Work to be completed:
When you find the line with "作，有效率达到百分之八九十，可保魏则西" among the records below, reproduce it and each line after it exactly, ending with the line with "用后，魏则西反而病情恶化，于2016年4月12".

Material for this task:
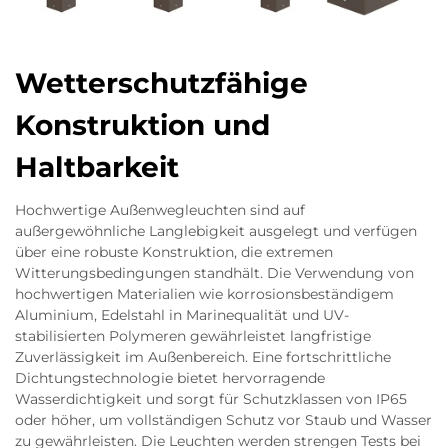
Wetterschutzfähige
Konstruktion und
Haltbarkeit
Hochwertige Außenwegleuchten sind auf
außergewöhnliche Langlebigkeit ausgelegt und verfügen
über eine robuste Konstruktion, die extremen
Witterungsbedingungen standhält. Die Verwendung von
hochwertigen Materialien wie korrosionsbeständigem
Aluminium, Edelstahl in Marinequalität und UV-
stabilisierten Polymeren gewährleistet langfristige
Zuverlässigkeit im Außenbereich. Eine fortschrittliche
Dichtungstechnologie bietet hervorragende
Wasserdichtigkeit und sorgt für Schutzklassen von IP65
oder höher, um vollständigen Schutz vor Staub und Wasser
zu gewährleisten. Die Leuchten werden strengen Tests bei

---

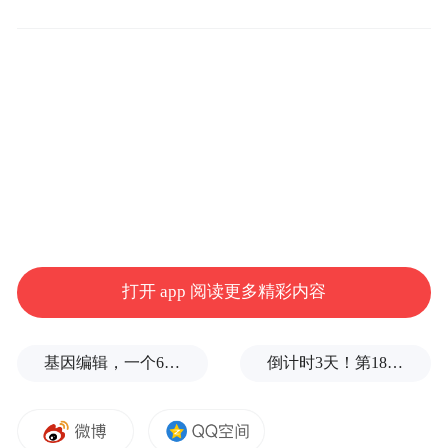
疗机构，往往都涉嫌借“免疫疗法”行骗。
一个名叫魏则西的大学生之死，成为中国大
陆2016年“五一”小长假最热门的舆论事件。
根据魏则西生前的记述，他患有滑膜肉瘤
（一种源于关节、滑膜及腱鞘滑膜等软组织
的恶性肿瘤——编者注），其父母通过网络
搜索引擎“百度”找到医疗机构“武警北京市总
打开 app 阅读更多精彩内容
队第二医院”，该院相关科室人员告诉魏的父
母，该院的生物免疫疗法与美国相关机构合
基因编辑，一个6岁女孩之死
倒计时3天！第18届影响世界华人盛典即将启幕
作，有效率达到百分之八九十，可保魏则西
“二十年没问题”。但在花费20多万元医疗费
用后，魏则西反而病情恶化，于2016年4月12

Written solution:
作，有效率达到百分之八九十，可保魏则西
“二十年没问题”。但在花费20多万元医疗费
用后，魏则西反而病情恶化，于2016年4月12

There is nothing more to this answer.